I’ve been hesitant to post anything since my hosting provider took my site down on Monday. I have since learned that WordPress multisites tend to be rather CPU intensive, and that some hosting providers don’t even allow them, at least, not on shared servers, which is what this is.
I’ve been looking into various solutions, but if the site goes down again, well, just know that it’ll come up again, eventually.
That said, I’ve been thinking about “self esteem” and “art” and “aikido” and a variety of other things for a while. This is probably all going to come out in a jumble, but I’m going to do my best.
It has come to my attention that several people think I have low self-esteem.
I don’t really argue the point, because, honestly, I’m not really sure I know what self-esteem is. I don’t feel bad about myself. I mean, I do, but that’s usually a depression issue, and I’m pretty aware of it and have other ways of coping and compensating for it. If you were to ask me, “Do you like yourself?” I would say, “Sure, I’m a pretty funny and nice person to be around.” Which sort of leads me to thinking I’m okay on the whole self-evaluation thing.
I think what people pick up on is that there are a lot of things I’m not good at, and I don’t hold back when I critique myself. (And for the record, I mean “critiquing” not “criticizing”). I know I’m not the best artist out there – I’d say I’m not even in the top 30% or 40%. My art tends to be “good enough;” I’d say I’m better than average.
Same with my aikido: I am aware of some of (what I think) are the core concepts, and while I am usually smooth (as opposed to jerking my uke around) and aware (for a given value of “aware”) I am also miles and leagues away from where I want to be. From even where I should be, after six years of practice. I am slow, and I am easily flustered. I forget simple movements, and I concentrate so much on “connection” that I forget we’re supposed to be fighting, not feeling. I think too much, and haven’t trained my body to react properly. Even when I do react well I usually hesitate mid-action and lose the moment.
A lot of this I chalk up to, “Well, I was in school and had to really concentrate on graduating. I didn’t have time to give aikido my all…” But that’s not how it works, is it? You make time for the things, when you really want to.
So maybe, (and here we go, some psuedo-psychology) I identify myself as too much of a person that is “just good enough.” I really do identify myself as “someone who tries, but doesn’t really succeed.” Maybe (and I say this with a shrug) that’s why I’m never able to fully commit myself to aikido as much as I would like to? Maybe it’s why my art has never really pushed past that 30% -40% barrier?
I have found a comfortable area (where I like being me) and where I’m only an average person: not really good at a lot of things, kind of terrible at other things, indifferent about most. Part of this could be in reaction to when I was younger. When I was growing up, I “had to be the best.” No one ever told me I had to, it was just something I was compelled by. I felt that I had to “prove everyone wrong,” and be the most amazing person, ever, in the history of everything.
It was a lot of stress, and I don’t think I ever really excelled at any of the things I tried to do, despite my determination.

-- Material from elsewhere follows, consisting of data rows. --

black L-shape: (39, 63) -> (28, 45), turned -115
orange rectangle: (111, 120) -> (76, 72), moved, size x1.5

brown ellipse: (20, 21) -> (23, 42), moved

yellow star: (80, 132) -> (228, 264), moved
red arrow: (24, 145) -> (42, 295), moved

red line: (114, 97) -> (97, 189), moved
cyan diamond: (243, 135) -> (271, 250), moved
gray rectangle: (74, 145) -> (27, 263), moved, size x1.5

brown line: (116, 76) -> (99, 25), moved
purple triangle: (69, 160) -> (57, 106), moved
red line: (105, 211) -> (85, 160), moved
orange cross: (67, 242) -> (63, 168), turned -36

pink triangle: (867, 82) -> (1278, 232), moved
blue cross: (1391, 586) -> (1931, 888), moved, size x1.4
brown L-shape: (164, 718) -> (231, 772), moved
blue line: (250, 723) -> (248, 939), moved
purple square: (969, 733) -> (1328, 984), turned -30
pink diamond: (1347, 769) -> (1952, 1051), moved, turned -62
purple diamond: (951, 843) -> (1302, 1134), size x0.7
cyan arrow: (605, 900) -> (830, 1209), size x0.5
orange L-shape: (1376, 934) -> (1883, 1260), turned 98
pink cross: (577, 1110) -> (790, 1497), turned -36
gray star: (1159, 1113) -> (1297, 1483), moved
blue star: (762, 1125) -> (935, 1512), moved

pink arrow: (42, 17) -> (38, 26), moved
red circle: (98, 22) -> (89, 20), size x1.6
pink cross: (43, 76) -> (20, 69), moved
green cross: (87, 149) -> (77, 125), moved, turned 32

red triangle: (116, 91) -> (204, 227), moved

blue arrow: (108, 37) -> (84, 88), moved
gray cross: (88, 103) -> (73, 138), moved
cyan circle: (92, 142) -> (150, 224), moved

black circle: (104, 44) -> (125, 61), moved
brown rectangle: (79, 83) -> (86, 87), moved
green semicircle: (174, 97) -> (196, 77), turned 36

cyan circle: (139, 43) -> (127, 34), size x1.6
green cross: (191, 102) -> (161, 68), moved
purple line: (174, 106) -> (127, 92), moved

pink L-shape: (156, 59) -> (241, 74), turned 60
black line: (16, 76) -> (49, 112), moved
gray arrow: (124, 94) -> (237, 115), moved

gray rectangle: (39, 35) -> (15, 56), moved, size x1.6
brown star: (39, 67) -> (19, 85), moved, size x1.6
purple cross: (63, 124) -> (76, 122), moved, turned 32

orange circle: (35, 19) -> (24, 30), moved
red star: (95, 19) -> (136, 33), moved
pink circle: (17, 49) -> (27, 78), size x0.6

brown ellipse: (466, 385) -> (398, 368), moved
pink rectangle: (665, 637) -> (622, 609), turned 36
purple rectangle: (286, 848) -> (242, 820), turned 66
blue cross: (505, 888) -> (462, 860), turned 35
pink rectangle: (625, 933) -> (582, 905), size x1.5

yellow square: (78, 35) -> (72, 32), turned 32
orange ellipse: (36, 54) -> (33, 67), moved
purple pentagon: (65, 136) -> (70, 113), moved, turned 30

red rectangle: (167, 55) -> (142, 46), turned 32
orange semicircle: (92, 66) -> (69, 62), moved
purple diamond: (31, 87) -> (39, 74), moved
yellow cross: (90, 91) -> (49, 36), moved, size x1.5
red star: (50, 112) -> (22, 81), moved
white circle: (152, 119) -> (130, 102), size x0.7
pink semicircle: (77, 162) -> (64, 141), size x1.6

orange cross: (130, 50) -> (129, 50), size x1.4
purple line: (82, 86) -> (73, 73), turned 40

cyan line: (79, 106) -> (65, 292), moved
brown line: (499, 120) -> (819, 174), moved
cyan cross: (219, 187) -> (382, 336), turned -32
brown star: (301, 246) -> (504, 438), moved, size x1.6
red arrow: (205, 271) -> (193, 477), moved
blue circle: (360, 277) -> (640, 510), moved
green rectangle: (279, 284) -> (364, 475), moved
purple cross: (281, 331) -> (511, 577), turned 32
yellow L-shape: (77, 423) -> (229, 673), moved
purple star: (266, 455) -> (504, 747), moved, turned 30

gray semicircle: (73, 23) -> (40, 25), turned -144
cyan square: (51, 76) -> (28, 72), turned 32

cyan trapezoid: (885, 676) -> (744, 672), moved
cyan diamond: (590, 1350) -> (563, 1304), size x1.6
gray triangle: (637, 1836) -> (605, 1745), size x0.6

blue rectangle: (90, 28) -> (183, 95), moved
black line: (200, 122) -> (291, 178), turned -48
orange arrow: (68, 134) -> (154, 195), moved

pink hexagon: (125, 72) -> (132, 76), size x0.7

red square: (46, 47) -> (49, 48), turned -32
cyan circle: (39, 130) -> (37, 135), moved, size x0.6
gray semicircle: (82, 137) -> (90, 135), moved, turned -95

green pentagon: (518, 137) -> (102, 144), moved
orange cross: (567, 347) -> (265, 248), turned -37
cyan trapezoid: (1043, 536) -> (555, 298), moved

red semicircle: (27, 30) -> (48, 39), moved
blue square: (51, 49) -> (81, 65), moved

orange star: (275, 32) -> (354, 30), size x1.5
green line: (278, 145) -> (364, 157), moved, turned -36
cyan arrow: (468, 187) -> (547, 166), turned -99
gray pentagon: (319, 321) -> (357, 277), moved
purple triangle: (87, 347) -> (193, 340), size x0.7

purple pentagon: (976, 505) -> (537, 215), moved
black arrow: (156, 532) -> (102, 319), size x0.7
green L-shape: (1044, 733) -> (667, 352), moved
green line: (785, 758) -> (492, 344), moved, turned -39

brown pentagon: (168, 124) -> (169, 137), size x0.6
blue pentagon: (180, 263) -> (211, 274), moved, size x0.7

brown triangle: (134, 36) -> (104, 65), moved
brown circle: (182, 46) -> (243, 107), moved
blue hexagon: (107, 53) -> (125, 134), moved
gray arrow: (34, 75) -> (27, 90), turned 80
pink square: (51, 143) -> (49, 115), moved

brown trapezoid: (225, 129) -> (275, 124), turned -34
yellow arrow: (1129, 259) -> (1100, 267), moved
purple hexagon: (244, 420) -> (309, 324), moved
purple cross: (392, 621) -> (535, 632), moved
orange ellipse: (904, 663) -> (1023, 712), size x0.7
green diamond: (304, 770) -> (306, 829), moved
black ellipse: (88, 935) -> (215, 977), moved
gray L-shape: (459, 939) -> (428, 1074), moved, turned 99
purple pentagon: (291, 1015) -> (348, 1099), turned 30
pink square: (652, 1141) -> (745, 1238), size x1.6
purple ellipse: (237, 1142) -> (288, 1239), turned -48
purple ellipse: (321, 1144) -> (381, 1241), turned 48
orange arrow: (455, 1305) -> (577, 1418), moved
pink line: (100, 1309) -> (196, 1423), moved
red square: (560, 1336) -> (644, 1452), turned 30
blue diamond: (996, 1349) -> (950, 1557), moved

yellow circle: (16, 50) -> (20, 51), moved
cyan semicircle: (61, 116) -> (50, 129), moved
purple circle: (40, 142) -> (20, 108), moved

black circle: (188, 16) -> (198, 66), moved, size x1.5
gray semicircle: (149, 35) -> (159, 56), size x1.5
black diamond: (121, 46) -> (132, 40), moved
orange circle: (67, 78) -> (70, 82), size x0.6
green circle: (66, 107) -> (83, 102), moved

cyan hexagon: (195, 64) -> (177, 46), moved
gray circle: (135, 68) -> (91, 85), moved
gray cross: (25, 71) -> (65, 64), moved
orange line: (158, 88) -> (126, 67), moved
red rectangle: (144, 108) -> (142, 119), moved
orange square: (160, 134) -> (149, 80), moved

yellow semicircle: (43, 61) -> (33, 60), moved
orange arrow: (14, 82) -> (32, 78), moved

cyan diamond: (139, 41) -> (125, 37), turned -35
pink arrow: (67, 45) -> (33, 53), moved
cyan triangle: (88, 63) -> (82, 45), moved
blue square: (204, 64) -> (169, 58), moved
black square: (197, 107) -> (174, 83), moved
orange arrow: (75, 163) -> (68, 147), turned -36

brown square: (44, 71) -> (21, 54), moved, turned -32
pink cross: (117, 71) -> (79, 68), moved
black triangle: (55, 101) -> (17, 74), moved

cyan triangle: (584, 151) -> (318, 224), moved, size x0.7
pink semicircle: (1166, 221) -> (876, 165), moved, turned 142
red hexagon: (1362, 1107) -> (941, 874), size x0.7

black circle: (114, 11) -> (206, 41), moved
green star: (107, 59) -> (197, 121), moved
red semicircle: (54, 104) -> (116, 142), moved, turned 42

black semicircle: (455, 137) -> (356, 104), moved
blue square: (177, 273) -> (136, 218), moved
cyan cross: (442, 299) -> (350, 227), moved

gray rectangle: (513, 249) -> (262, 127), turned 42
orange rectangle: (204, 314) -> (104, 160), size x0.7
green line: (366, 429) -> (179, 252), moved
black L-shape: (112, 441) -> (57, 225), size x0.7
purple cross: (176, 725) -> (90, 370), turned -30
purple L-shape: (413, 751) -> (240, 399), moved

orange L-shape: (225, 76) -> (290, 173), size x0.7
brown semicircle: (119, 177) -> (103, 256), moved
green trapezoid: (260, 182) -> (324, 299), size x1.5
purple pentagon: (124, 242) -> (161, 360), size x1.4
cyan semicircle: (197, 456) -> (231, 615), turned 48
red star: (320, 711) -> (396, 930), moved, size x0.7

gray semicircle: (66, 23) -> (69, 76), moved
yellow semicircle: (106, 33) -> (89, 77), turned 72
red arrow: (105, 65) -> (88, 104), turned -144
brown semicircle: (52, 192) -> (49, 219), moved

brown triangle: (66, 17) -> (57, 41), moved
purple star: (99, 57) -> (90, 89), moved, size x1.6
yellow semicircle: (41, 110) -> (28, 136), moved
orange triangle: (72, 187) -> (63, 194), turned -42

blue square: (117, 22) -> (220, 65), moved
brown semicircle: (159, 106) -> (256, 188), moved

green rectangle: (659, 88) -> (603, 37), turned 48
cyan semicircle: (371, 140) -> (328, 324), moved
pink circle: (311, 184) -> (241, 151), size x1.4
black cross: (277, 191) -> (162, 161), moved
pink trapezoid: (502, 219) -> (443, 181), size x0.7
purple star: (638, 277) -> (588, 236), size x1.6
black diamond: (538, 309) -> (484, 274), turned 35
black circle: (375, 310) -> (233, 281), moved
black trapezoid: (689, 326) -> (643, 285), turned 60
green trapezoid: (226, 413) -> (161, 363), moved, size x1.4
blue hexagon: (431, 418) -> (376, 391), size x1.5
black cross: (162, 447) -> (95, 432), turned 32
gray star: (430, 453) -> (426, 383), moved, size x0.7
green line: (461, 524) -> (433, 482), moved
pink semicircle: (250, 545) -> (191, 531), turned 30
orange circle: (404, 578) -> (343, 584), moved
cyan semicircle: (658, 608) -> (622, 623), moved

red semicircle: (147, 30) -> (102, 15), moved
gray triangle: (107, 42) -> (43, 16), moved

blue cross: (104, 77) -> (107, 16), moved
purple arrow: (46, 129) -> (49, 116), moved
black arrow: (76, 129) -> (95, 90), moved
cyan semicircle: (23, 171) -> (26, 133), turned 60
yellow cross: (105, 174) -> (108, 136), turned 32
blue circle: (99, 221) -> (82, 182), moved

When I met John, he would often tell me that things were “okay,” and that projects didn’t have to be perfect. He spent a lot of time wearing away at my type-a personality (and it may surprise those of you that know me now to imagine me as type-a) and while I’m never really and truly “relaxed,” I am happier these days. I’ve learned to accept being average, and that ‘average’ is not a bad thing at all. After all, writing and drawing comics (even if they’re not professional quality,) are things I enjoy.
I know that I no longer have to be “the best” at anything, and while it may seem to some people that I have no drive or ambition, it doesn’t. It just means I don’t get as mad as I used to when I fail, which means (I think?) that I’m more willing to try new things. I’m willing to fail in front of people (even though, honestly, I’d LIKE to be a hotshot and succeed at everything I try, I no longer feel that I have to.)
It also means that I maybe don’t go to aikido classes as much as I should, and that I don’t practice in my sketchbook as much as I want to. Contentment is a mixture of good and bad habits, I think.